Confalonieri si difende «Trattato come un mostro»

 "Mi avete distrutto". Sono queste le sole parole che il primario di ortopedia del Gaetano Pini - Cto Norberto Confalonieri si è lasciato sfuggire al termine delle tre ore di interrogatorio di garanzia davanti al gip di Milano Teresa De Pascale. Non può parlare con i media, perché è agli arresti domiciliari, ma Confalonieri non rinuncia a difendere la sua professionalità di "esperto mondiale di chirurgia mininvasiva computer o robot assistita". E lo fa in una memoria, depositata questa mattina al gip, nella quale respinge tutte le accuse a suo carico. Da giovedì scorso, infatti, Confalonieri, assistito dall’avvocato Ivana Anonimo, è agli arresti domiciliari per i reati di corruzione e turbativa d’asta, oltre a essere indagato per le lesioni provocate a una decina di pazienti con le sue operazioni all’avanguardia.

Il medico definisce la sua "una vita spesa per gli altri e per la scienza". "Nonostante il trattamento ricevuto, da delinquente, e la gogna mediatica - assicura - ho fiducia nella magistratura".

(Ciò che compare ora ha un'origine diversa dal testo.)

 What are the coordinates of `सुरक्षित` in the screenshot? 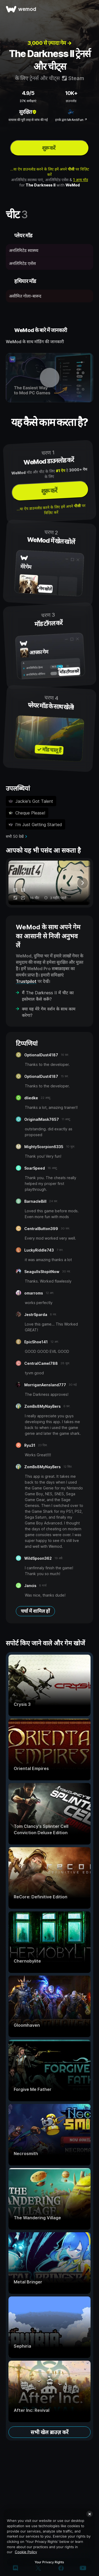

"Non sono un mostro, né un money maker, come sono stato descritto - si difende Confalonieri, nelle tre pagine della sua memora - . Da sempre, ho aperto un ambulatorio al Cto con il servizio sanitario nazionale per i pazienti meno abbienti e visito circa 30 persone alla settimana. Cosa rara per un primario. Collaboro con 'Mondo x di Padre Eligiò e visito e curo tutti i loro assistiti in ospedale. Sono un rotariano dal '92, organizzo manifestazioni di beneficenza ogni anno, distribuendo fondi a tutte le associazioni più importanti e ho fondato una cooperativa per il recupero al lavoro dei disabili mentali, curo tutti, e i parenti di tutti, gratis".